La cybersécurité, souvent première source d’inquiétude pour les petites entreprises, illustre parfaitement la nouvelle donne. De l’antivirus géré à l’EDR, en passant par l’audit réseau ou la supervision à distance, tout requiert une intégration technique cohérente. Les grossistes, rompus à l’exercice, identifient d’éventuelles incompatibilités et veillent à ce que chaque brique logicielle ou matérielle s’intègre dans un dispositif global, loin de l’ancienne logique qui consistait à proposer une simple solution rouge ou bleue.
La reverse logistique, un élément de poids
On retrouve la même dynamique lors de salons et de roadshows. IT Partners est l’un de ces rendez-vous où le « pousseur de boîtes » a cédé la place à un conseiller technologique capable d’orchestrer une facturation à l’abonnement pour Office 365, tout en déployant un firewall de dernière génération. Dans le même temps, l’urgence environnementale impose de nouvelles pratiques. Il est désormais question de collecte et de reconditionnement de matériels en fin de vie, d’optimisation énergétique des data centers et de mise en place de filières de recyclage des matériaux rares. Selon le président du SGI, il y a vingt ans, nul ne parlait de reverse logistique ; aujourd’hui, récupérer des composants et prolonger leur durée de vie constitue une véritable opportunité.

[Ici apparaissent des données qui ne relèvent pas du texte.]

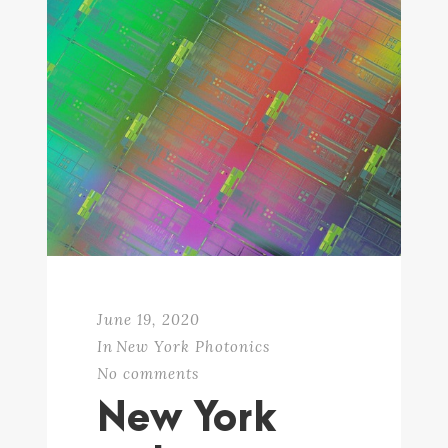
June 19, 2020
In
New York Photonics
No comments
New York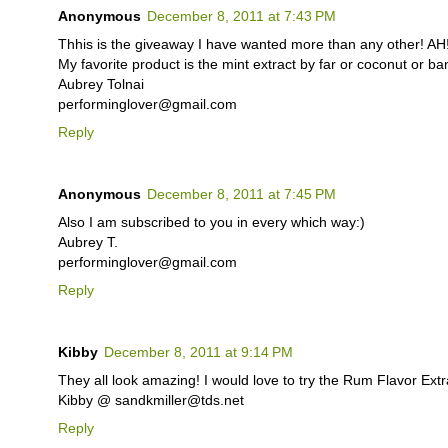
Anonymous
December 8, 2011 at 7:43 PM
Thhis is the giveaway I have wanted more than any other! AH!
My favorite product is the mint extract by far or coconut o
Aubrey Tolnai
performinglover@gmail.com
Reply
Anonymous
December 8, 2011 at 7:45 PM
Also I am subscribed to you in every which way:)
Aubrey T.
performinglover@gmail.com
Reply
Kibby
December 8, 2011 at 9:14 PM
They all look amazing! I would love to try the Rum Flavor Extr
Kibby @ sandkmiller@tds.net
Reply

Une crise économique évitable ?
Après la frénésie d’achats liée au télétravail et aux outils collaboratifs pendant la crise sanitaire, le marché IT a marqué une pause, freinée par l’inflation et une certaine retenue budgétaire de la part des entreprises. On observe un atterrissage qualifié de « flat » en 2024, qui déçoit un secteur habitué à la croissance mais reste plus enviable que dans nombre d’autres industries. Lauréats inattendus de ce contexte, les grands acteurs de la distribution informatique anticipent déjà le rebond : il y aura bientôt un renouvellement des parcs acquis en 2020-2021, la cybersécurité n’a jamais été aussi cruciale et l’IA commence à exiger de nouveaux investissements en stockage et en puissance de calcul.

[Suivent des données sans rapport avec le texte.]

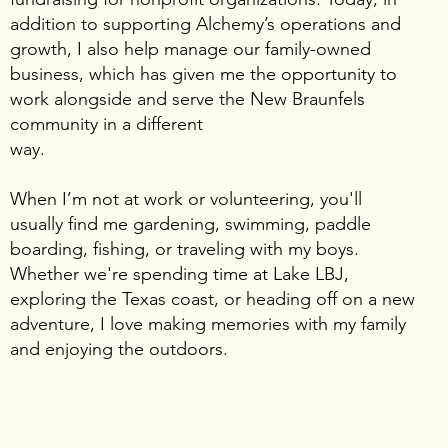
addition to supporting Alchemy’s operations and
growth, I also help manage our family-owned
business, which has given me the opportunity to
work alongside and serve the New Braunfels
community in a different
way.
When I’m not at work or volunteering, you'll
usually find me gardening, swimming, paddle
boarding, fishing, or traveling with my boys.
Whether we're spending time at Lake LBJ,
exploring the Texas coast, or heading off on a new
adventure, I love making memories with my family
and enjoying the outdoors.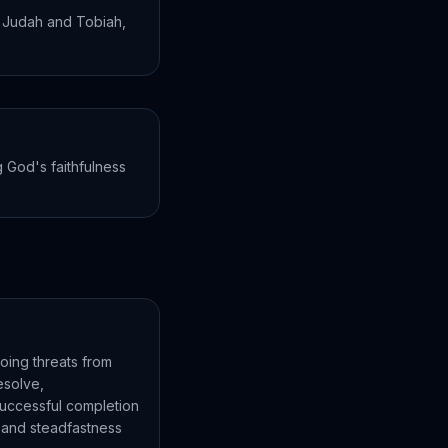
 Judah and Tobiah,
 God's faithfulness
oing threats from
esolve,
successful completion
t and steadfastness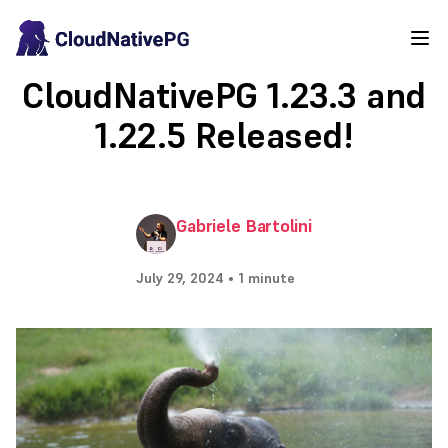
CloudNativePG 1.23.3 and
1.22.5 Released!
Gabriele Bartolini
July 29, 2024 • 1 minute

Le modèle historique du grossiste, autrefois simple transporteur d’équipements, s’avère métamorphosé. Les chiffres parlent d’eux-mêmes : avec 5,5 milliards d’euros de chiffre d’affaires cumulés pour les membres du SGI sur un marché total pouvant dépasser 10 milliards, la distribution informatique exerce un impact majeur, souvent méconnu. Nombre de revendeurs, de boutiques de services et d’ESN comptent sur ces plateformes pour trouver experts en architecture et en cybersécurité, gérer les abonnements SaaS ou mettre en place des solutions hybrides. Les TPE-PME, privées de DSI dédiée, profitent ainsi de ressources mutualisées sans même soupçonner l’identité de l’opérateur en coulisses.
Des DSI masqués en quête de retour de la croissance
Aux yeux de Laurent Mitais, le grossiste joue un rôle crucial de « DSI masqué », assurant dans l’ombre la bonne marche d’une informatique de plus en plus complexe et encadrée par une réglementation dense. Il considère que dans un pays où le tissu industriel repose en grande partie sur les PME, la distribution mutualise investissements humains, logistiques et technologiques au profit de milliers de revendeurs, et demeure incontournable pour diffuser l’IT jusque dans les plus petites entreprises. L’avenir de ce modèle dépendra en partie des orientations politiques et économiques, mais l’appétit pour la transition numérique et la productivité promet d’alimenter la croissance. Dans un tel contexte, grossistes et revendeurs resteront des partenaires indispensables, voire un DSI externalisé, pour la majorité des PME françaises.